[bakugo]

Normally I'd agree with the philosophy, but I don't really see how you can say this about vanilla Wireguard in particular considering how involved it is, especially if you have more than 2 devices that you want to connect together.

Not only do you need to manually manage the keys for each device and make sure they're present in every other device's configuration, but plain Wireguard also cannot punch through NATs and firewalls without any open ports like Tailscale can, as far as I know.

Combine that with the fact that networking issues can be some of the hardest to diagnose and fix, and something like Tailscale becomes a no-brainer.

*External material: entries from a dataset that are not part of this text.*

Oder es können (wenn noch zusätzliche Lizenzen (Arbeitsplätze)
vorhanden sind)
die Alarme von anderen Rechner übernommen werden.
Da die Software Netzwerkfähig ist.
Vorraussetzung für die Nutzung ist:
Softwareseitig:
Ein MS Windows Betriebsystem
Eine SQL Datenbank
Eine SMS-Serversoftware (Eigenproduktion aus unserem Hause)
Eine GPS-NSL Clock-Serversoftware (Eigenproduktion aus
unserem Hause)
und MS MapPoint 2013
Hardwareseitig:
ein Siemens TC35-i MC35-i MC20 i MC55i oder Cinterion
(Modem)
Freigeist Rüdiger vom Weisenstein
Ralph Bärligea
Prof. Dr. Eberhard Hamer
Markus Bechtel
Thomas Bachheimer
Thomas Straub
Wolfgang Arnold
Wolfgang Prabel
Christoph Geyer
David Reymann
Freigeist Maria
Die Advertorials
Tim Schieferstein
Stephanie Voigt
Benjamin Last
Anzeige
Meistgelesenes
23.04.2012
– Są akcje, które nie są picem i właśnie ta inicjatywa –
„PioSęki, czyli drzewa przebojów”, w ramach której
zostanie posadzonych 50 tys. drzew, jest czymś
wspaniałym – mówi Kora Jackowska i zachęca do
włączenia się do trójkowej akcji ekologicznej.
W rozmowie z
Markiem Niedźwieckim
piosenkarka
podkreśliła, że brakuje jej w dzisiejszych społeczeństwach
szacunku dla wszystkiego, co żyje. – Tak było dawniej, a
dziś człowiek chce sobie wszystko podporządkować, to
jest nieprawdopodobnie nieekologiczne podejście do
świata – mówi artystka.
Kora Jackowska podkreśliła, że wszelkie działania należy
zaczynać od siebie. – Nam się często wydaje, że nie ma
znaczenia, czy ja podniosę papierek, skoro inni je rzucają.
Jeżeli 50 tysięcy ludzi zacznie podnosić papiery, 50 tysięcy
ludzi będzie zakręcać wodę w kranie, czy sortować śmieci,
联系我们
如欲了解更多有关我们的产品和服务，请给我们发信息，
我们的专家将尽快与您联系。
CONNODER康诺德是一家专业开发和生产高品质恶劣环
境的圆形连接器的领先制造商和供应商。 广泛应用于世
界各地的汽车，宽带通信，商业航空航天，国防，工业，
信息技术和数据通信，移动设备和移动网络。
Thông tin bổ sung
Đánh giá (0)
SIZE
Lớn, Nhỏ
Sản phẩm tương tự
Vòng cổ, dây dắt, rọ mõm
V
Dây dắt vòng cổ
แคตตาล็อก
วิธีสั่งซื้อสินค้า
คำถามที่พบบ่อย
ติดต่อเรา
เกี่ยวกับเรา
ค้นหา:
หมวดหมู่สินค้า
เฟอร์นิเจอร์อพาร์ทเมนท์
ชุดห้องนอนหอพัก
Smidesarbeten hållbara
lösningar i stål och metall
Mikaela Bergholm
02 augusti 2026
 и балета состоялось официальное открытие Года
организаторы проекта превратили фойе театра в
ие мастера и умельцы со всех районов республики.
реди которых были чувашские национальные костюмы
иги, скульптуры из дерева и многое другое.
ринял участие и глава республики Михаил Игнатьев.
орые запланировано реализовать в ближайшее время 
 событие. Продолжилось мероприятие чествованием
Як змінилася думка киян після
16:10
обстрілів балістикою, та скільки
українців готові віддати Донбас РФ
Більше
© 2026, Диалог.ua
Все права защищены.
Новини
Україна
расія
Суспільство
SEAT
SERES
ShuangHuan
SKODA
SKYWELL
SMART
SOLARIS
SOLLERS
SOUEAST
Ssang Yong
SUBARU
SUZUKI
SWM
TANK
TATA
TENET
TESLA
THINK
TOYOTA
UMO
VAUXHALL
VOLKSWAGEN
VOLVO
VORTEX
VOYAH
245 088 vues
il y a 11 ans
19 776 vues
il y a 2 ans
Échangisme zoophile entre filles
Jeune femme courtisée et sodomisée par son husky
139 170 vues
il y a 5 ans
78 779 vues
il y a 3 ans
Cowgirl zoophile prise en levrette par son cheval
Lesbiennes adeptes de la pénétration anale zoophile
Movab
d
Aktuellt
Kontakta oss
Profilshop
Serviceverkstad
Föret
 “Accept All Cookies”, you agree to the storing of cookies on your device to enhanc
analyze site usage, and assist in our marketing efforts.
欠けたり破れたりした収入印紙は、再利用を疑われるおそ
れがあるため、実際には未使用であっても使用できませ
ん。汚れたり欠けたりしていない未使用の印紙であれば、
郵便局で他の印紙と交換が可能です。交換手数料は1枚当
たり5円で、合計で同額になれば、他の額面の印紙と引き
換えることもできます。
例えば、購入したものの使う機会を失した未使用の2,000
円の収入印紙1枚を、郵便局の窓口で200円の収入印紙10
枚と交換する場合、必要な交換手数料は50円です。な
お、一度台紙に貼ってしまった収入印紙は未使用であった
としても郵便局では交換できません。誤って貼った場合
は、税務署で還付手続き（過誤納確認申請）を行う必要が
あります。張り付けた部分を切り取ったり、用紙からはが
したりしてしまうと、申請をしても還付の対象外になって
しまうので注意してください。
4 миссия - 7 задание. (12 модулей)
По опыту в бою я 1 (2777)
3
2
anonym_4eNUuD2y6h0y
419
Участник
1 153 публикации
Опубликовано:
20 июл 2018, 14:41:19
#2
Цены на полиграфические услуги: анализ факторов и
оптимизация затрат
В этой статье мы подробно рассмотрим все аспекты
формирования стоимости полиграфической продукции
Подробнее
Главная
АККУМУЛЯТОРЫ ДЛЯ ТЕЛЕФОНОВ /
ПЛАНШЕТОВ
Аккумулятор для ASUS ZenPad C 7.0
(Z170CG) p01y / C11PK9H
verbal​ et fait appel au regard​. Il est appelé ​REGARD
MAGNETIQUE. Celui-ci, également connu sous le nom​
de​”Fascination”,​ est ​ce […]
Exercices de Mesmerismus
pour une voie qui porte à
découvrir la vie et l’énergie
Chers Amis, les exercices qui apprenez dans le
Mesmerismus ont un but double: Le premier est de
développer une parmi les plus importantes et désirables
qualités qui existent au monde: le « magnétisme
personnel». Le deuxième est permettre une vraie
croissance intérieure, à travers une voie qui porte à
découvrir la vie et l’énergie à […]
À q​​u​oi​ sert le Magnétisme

If you prefer using plain Wireguard instead, that's fine, and I still use it too for some more specific use cases, but trying to argue that Tailscale is entirely unnecessary is just wrong.

[Capricorn2481]

> but plain Wireguard also cannot punch through NATs and firewalls without any open ports like Tailscale can, as far as I know

I could be wrong, but I think Tailscale just does what you can do on Wireguard, which is `PersistentKeepAlive`. It lets a wireguard client periodically ping another to keep the NAT mapping open.

[bakugo]

What that does is allow existing outgoing connections through a NAT to remain open long-term, it doesn't actually help with establishing an initial connection if both sides are behind a NAT or closed firewall.

Tailscale handles this, and can establish a direct connection between two machines without either of them needing an open port listening for new connections.

There's an article on their website that explains how they do it: https://tailscale.com/blog/how-nat-traversal-works

[lucideer]

> trying to argue that Tailscale is entirely unnecessary is just wrong

Tailscale is great if it meets your requirements, & it probably does for most - I wasn't arguing that at all. Only that it won't be an option for everyone: in particular a non-tiny subset of home server hosters.